**TASK DETAILS**
Drop the pictures, then extract the listing word for word.

**RAW DATA**
§

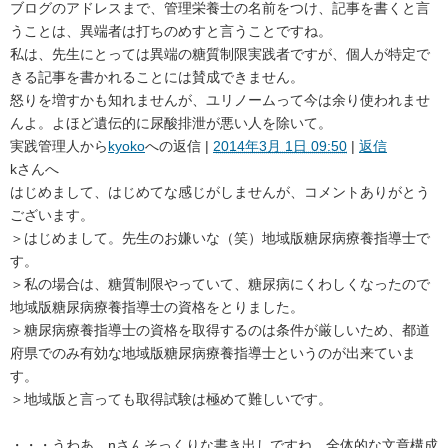
ブログのアドレスまで、管理栄養士の名前をつけ、記事を書くと言
うことは、異端者は打ちのめすと言うことですね。
私は、先生にとっては異端の糖質制限実践者ですが、個人が特定で
きる記事を書かれることには賛成できません。
怒りを増すかも知れませんが、ユリノームって今は余り使われませ
んよ。よほど遺伝的に尿酸排泄が悪い人を除いて。
実践管理人
から
kyoko
への返信 |
2014年3月 1日 09:50
|
返信
kさんへ
はじめまして、はじめてな感じがしませんが、コメントありがとう
ございます。
＞はじめまして。先生のお嫌いな（笑）地域版糖尿病療養指導士で
す。
＞私の場合は、糖質制限やっていて、糖尿病にくわしくなったので
地域版糖尿病療養指導士の資格をとりました。
＞糖尿病療養指導士の資格を取得するのは条件が厳しいため、都道
府県でのみ有効な地域版糖尿病療養指導士というのが出来ていま
す。
＞地域版と言っても取得試験は極めて難しいです。
・・・うわあ、nさんそっくりな書き出しですね、全体的な文章構成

§

**SOLUTION FOR THIS PROBLEM**
ブログのアドレスまで、管理栄養士の名前をつけ、記事を書くと言
うことは、異端者は打ちのめすと言うことですね。
私は、先生にとっては異端の糖質制限実践者ですが、個人が特定で
きる記事を書かれることには賛成できません。
怒りを増すかも知れませんが、ユリノームって今は余り使われませ
んよ。よほど遺伝的に尿酸排泄が悪い人を除いて。
実践管理人
から
kyoko
への返信 |
2014年3月 1日 09:50
|
返信
kさんへ
はじめまして、はじめてな感じがしませんが、コメントありがとう
ございます。
＞はじめまして。先生のお嫌いな（笑）地域版糖尿病療養指導士で
す。
＞私の場合は、糖質制限やっていて、糖尿病にくわしくなったので
地域版糖尿病療養指導士の資格をとりました。
＞糖尿病療養指導士の資格を取得するのは条件が厳しいため、都道
府県でのみ有効な地域版糖尿病療養指導士というのが出来ていま
す。
＞地域版と言っても取得試験は極めて難しいです。
・・・うわあ、nさんそっくりな書き出しですね、全体的な文章構成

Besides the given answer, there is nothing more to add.